BEGIN Material provided

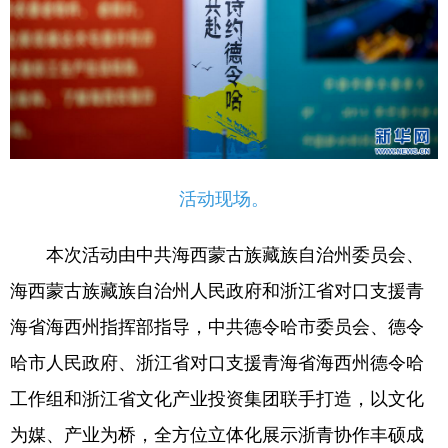
活动现场。
本次活动由中共海西蒙古族藏族自治州委员会、
海西蒙古族藏族自治州人民政府和浙江省对口支援青
海省海西州指挥部指导，中共德令哈市委员会、德令
哈市人民政府、浙江省对口支援青海省海西州德令哈
工作组和浙江省文化产业投资集团联手打造，以文化
为媒、产业为桥，全方位立体化展示浙青协作丰硕成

END Material provided

■ **Exercise prompt**
Each line from the one holding "海西蒙古族藏族自治州人民政府和浙江省对口支援青" to the end of the entries is to be written out exactly. Skip every line before it.

■ **Response to this task**
海西蒙古族藏族自治州人民政府和浙江省对口支援青
海省海西州指挥部指导，中共德令哈市委员会、德令
哈市人民政府、浙江省对口支援青海省海西州德令哈
工作组和浙江省文化产业投资集团联手打造，以文化
为媒、产业为桥，全方位立体化展示浙青协作丰硕成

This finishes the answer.